▶ [INSTRUCTIONS TO FOLLOW]: Without including the pictures, copy out every line below.

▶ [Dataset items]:
■ ■ ■ ■ ■ ■ ■

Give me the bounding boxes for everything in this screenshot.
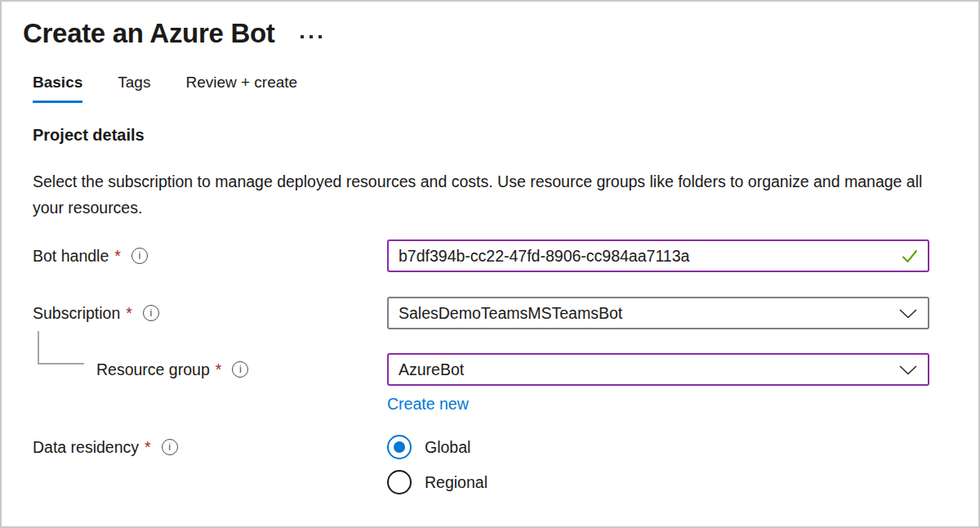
basics-form: Bot handle * i Subscription * i [33,239,929,494]
bot-handle-label: Bot handle * i [33,247,387,266]
subscription-label: Subscription * i [33,304,387,323]
wizard-tabs: Basics Tags Review + create [33,74,929,103]
chevron-down-icon [899,365,917,375]
resource-group-dropdown-value: AzureBot [399,360,464,379]
header: Create an Azure Bot [23,18,929,49]
resource-group-row: Resource group * i AzureBot [33,353,929,386]
info-icon[interactable]: i [131,248,148,264]
required-asterisk: * [126,304,132,323]
bot-handle-field [387,239,929,272]
subscription-dropdown-value: SalesDemoTeamsMSTeamsBot [399,304,622,323]
radio-global-label: Global [425,438,470,457]
radio-unselected-icon [387,470,412,494]
data-residency-label-text: Data residency [33,438,139,457]
radio-regional-label: Regional [425,473,488,492]
section-heading: Project details [33,126,929,145]
radio-option-regional[interactable]: Regional [387,470,488,494]
create-new-wrapper: Create new [387,395,929,414]
required-asterisk: * [114,247,121,266]
chevron-down-icon [899,309,917,319]
info-icon[interactable]: i [232,361,248,378]
section-description: Select the subscription to manage deploy… [33,168,931,221]
subscription-group: Subscription * i SalesDemoTeamsMSTeamsBo… [33,297,929,414]
more-options-icon[interactable] [297,32,325,42]
data-residency-radio-group: Global Regional [387,435,488,494]
data-residency-row: Data residency * i Global Regional [33,435,929,494]
validation-check-icon [900,246,920,266]
info-icon[interactable]: i [143,305,159,321]
create-azure-bot-panel: Create an Azure Bot Basics Tags Review +… [0,0,980,528]
connector-line [38,331,84,365]
data-residency-label: Data residency * i [33,435,387,459]
resource-group-label-text: Resource group [96,360,210,379]
resource-group-dropdown[interactable]: AzureBot [387,353,929,386]
radio-selected-icon [387,435,412,459]
tab-basics[interactable]: Basics [33,74,82,103]
required-asterisk: * [145,438,151,457]
subscription-dropdown[interactable]: SalesDemoTeamsMSTeamsBot [387,297,929,329]
radio-option-global[interactable]: Global [387,435,488,459]
bot-handle-input[interactable] [387,239,929,272]
subscription-label-text: Subscription [33,304,120,323]
bot-handle-row: Bot handle * i [33,239,929,272]
create-new-link[interactable]: Create new [387,395,469,413]
subscription-row: Subscription * i SalesDemoTeamsMSTeamsBo… [33,297,929,329]
tab-review-create[interactable]: Review + create [185,74,297,103]
bot-handle-label-text: Bot handle [33,247,109,266]
tab-tags[interactable]: Tags [118,74,150,103]
resource-group-label: Resource group * i [33,360,387,379]
required-asterisk: * [216,360,222,379]
page-title: Create an Azure Bot [23,18,274,49]
info-icon[interactable]: i [162,439,178,455]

■ ■ ■ ■ ■ ■ ■

▶ [WRITTEN ANSWER]:
Give me the bounding boxes for everything in this screenshot.
basics-form: Bot handle * i Subscription * i [33,239,929,494]
bot-handle-label: Bot handle * i [33,247,387,266]
subscription-label: Subscription * i [33,304,387,323]
wizard-tabs: Basics Tags Review + create [33,74,929,103]
chevron-down-icon [899,365,917,375]
resource-group-dropdown-value: AzureBot [399,360,464,379]
header: Create an Azure Bot [23,18,929,49]
resource-group-row: Resource group * i AzureBot [33,353,929,386]
info-icon[interactable]: i [131,248,148,264]
required-asterisk: * [126,304,132,323]
bot-handle-field [387,239,929,272]
subscription-dropdown-value: SalesDemoTeamsMSTeamsBot [399,304,622,323]
radio-global-label: Global [425,438,470,457]
radio-unselected-icon [387,470,412,494]
data-residency-label-text: Data residency [33,438,139,457]
radio-regional-label: Regional [425,473,488,492]
section-heading: Project details [33,126,929,145]
radio-option-regional[interactable]: Regional [387,470,488,494]
create-new-wrapper: Create new [387,395,929,414]
required-asterisk: * [114,247,121,266]
chevron-down-icon [899,309,917,319]
info-icon[interactable]: i [232,361,248,378]
section-description: Select the subscription to manage deploy… [33,168,931,221]
subscription-group: Subscription * i SalesDemoTeamsMSTeamsBo… [33,297,929,414]
more-options-icon[interactable] [297,32,325,42]
data-residency-radio-group: Global Regional [387,435,488,494]
data-residency-row: Data residency * i Global Regional [33,435,929,494]
validation-check-icon [900,246,920,266]
info-icon[interactable]: i [143,305,159,321]
create-azure-bot-panel: Create an Azure Bot Basics Tags Review +… [0,0,980,528]
connector-line [38,331,84,365]
data-residency-label: Data residency * i [33,435,387,459]
resource-group-label-text: Resource group [96,360,210,379]
resource-group-dropdown[interactable]: AzureBot [387,353,929,386]
radio-selected-icon [387,435,412,459]
tab-basics[interactable]: Basics [33,74,82,103]
required-asterisk: * [145,438,151,457]
subscription-dropdown[interactable]: SalesDemoTeamsMSTeamsBot [387,297,929,329]
radio-option-global[interactable]: Global [387,435,488,459]
bot-handle-input[interactable] [387,239,929,272]
subscription-label-text: Subscription [33,304,120,323]
bot-handle-row: Bot handle * i [33,239,929,272]
create-new-link[interactable]: Create new [387,395,469,413]
subscription-row: Subscription * i SalesDemoTeamsMSTeamsBo… [33,297,929,329]
tab-review-create[interactable]: Review + create [185,74,297,103]
bot-handle-label-text: Bot handle [33,247,109,266]
tab-tags[interactable]: Tags [118,74,150,103]
resource-group-label: Resource group * i [33,360,387,379]
required-asterisk: * [216,360,222,379]
page-title: Create an Azure Bot [23,18,274,49]
info-icon[interactable]: i [162,439,178,455]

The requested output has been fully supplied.